Although Hofstede’s work is viewed as seminal in the field (Holden 2004), some intercultural communication scholars have criticized Hofstede’s nation-level unit of analysis as unsuitable for examining cultural differences (McSweeney 2002). Objections include the fact that culture is likely a far more intricate construct than can be described with five dimensions, the dimensions themselves were originally conceptualized to create what are now understood to be false dichotomies between vague, culturally-loaded concepts such as masculinity and femininity (Jones 2007). Noting that scores on these dimensions could not accurately be considered static, Signorini et al. (2009) explain them to be oversimplifications (see also Yeh 1983 and Wu 2006 for methodological critiques). It should be noted that Hofstede (2002) consistently engaged with his critics, refining his measures and introducing new dimensions to address issues (Hofstede et al. 2010b). Due to the critiques, however, Orr and Hauser (2008) emphasize the importance of collecting supplemental data alongside measuring Hofstede’s cultural dimensions, such as including qualitative follow-up questions beyond the self-report cultural dimensions scale items, as well as measuring observed physical behaviors of people from different cultures during interpersonal interactions, both of which were integrated into our SCAN project.

Oetzel and Ting-Toomey (2003) argued for the inclusion of self-construal in measuring culture, by which they mean that researchers should measure the way that individuals conceive of themselves within a larger cultural framework. This is because individuals can vary from the predominant cultural framework of a nation or society, such as those from more interdependent sub-groups within an individualistic culture. “Essentially, cultural values have a direct effect on conflict behaviors and an indirect effect on conflict behaviors that is mediated through individual-level factors” (Oetzel and Ting-Toomey 2003, p. 603). Our SCAN project takes a two-layered approach to studying the influence of culture on deception. We examine differences in deception strategies and behaviors among the nationalities of our participants, but we also ask them to self-report their individual perceptions of their own cultural self-construal. All measures used in this project are outlined in Chap. 11 in this volume by Burgoon et al. (2021); (see also Burgoon et al. 2009), including scales that elaborated upon and expanded Hofstede’s initial cultural dimensions from Singelis et al. (1995).

Current Research in Understanding Deception Detection as a Cultural Construct

We begin with aspects of deception that transcend culture. Deception is present across all cultures and impacts every message processed. Although all people lie in some form and in some contexts (Levine et al. 1999; Serota et al. 2010), truth-telling occurs far more frequently in everyday interaction in most contexts (McCornack and Parks 1986). According to the “truth bias” perspective, most people are bad at deception detection simply because most people passively assume that others are telling the truth unless they have some reason for suspicion (Zuckerman et al. 1981). Building from this premise, Levine’s (2014) Truth-Default theory suggests that people tend to believe others, and that the truth bias is pro-social and adaptive: “the truth-default enables efficient communication and cooperation, and the presumption of honesty typically leads to correct belief states because most communication is honest most of the time” (Levine 2014, pp. 378–379). Street (2015) echoes these ideas with his adaptive lie detector theory (ALIED), which argues that the truth default or any truth bias is not a fault or a weakness on the part of lie detectors, but instead expectations of honesty are the result of informed and adaptive judgments in situations without significant useful context to judge veracity (see also DePaulo et al. 1996). Given that truth must be generally present for language to be functionally communicative (Grice 1975), assumptions of truth are simply a better guess in most situations than assumptions of dishonesty.

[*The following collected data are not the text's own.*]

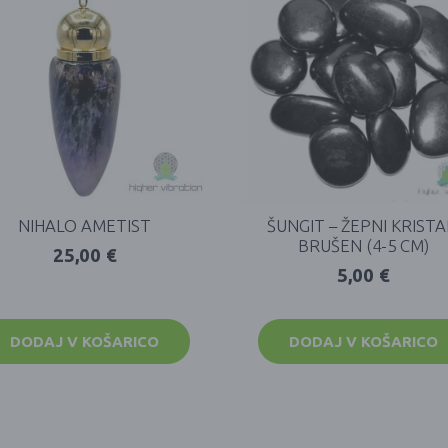
NIHALO AMETIST
ŠUNGIT – ŽEPNI KRISTA
BRUŠEN (4-5 CM)
25,00
€
5,00
€
DODAJ V KOŠARICO
DODAJ V KOŠARICO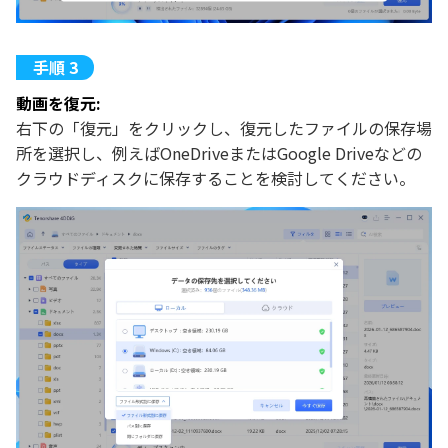
動画を復元:
右下の「復元」をクリックし、復元したファイルの保存場
所を選択し、例えばOneDriveまたはGoogle Driveなどの
クラウドディスクに保存することを検討してください。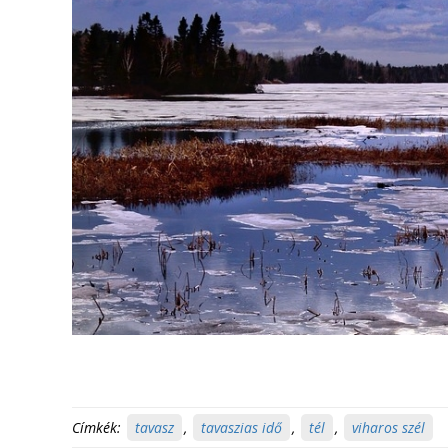
Címkék:
tavasz
,
tavaszias idő
,
tél
,
viharos szél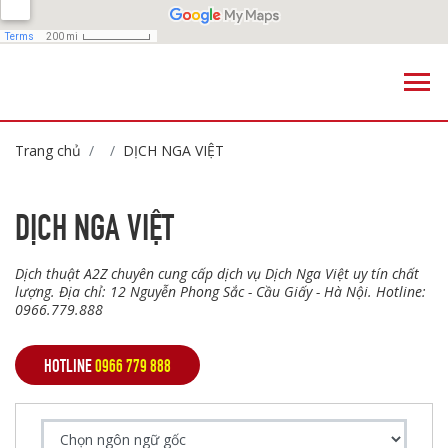
Trang chủ
DỊCH NGA VIỆT
DỊCH NGA VIỆT
Dịch thuật A2Z chuyên cung cấp dịch vụ Dịch Nga Việt uy tín chất
lượng. Địa chỉ: 12 Nguyễn Phong Sắc - Cầu Giấy - Hà Nội. Hotline:
0966.779.888
HOTLINE
0966 779 888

Research further suggests that the rate of deception is not evenly distributed across a given population (Serota et al. 2010; Serota and Levine 2015). Most people do not lie regularly or very often (Serota and Levine 2015) but there are some who do. When excluding “white” lies, there exist only a few prolific liars in any population who engage in deception frequently, but interestingly, they do so much that the number of their lies outpaces the number of truths told by most of the population (Levine 2014). Although the patterns for deception and deception detection described above apply to people across various cultures, research findings on people’s motives for deception, deception cues used to detect deception, and understanding the meaning of deception “tells” all reflect cultural differences, as described below.

Motivations for lying

Levine et al. (2016) conducted research to track the most common reasons for lying amongst people from different cultures, with the aim of identifying pan-cultural deception motives. Prior research found that lies may be told to benefit the self or others (see DePaulo et al. 1996). The study by Levine et al. (2016) found that participants from Egypt, Guatemala, Pakistan, Saudi Arabia, and the United States all had similar reasons for lying, and that the core human motivation for deception appears to be a desire for personal gain or benefit. Lying for personal gain usually involves obtaining social capital through positive self-impressions or psychological gain (Levine et al. 2016). Other common reasons for why people lie include exercising power over others, maintaining personal privacy, or simple enjoyment (Choi et al. 2011), although it must be recognized that lies can be pro-social, allowing communicative partners to save face (DePaulo et al. 1996; Ekman 1997).

In a study investigating the impact of cultural identity on people’s motivations for engaging in deceptive communication, Kim et al. (2008) found that people from more interdependent or collectivistically-oriented groups showed higher overall motivation for lying for both self- and other-benefit. Other studies, however, suggest that people in collectivistic cultures are more likely to lie for others’ benefit than are people in individualistic cultures (Triandis et al. 2001). Park et al. (2018) recently found that Koreans were more accepting of lying for protecting a friend than were Americans. The collectivistic value of maintaining harmony among group members was suggested as a possible explanation for these findings. This explanation is supported by other research, including, for example, findings that Americans (individualists) are more likely to lie about issues that are personal, whereas Samoans (collectivists) are more comfortable lying to protect their family or group status (Aune and Waters 1994), and employees in the U.S. are more likely to deceive for personal gain compared to Israeli employees (Sim 2002).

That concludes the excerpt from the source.